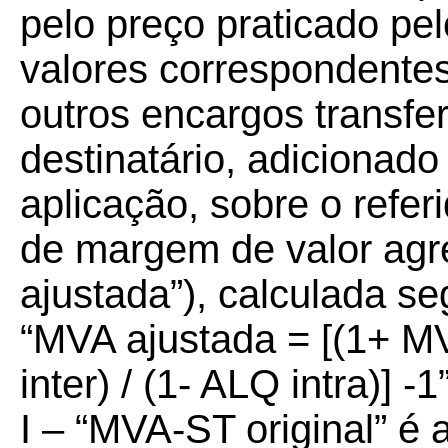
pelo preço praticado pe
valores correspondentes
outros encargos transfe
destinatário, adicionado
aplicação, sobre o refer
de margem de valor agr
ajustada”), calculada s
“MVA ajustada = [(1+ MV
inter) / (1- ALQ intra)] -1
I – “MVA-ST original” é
==
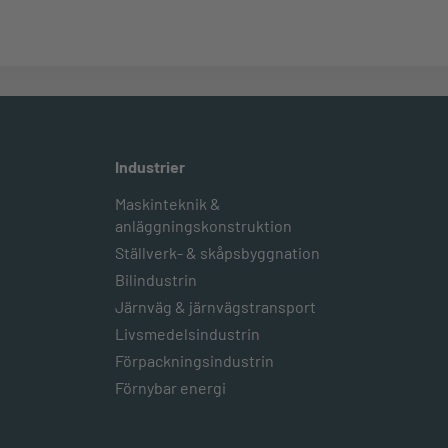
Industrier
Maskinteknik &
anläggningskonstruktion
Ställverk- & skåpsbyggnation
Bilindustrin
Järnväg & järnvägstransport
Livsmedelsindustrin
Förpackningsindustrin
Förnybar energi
* * *
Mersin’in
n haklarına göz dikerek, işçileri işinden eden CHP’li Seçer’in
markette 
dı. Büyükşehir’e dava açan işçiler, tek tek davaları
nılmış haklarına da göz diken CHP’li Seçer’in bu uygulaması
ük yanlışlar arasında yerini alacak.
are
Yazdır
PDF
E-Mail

» TASK DETAILS:
Word for word, restate the lines of the listing above starting at the line with "Maskinteknik &" and ending at the line with "Förnybar energi", and nothing outside them.

» RESPONSE BOX:
Maskinteknik &
anläggningskonstruktion
Ställverk- & skåpsbyggnation
Bilindustrin
Järnväg & järnvägstransport
Livsmedelsindustrin
Förpackningsindustrin
Förnybar energi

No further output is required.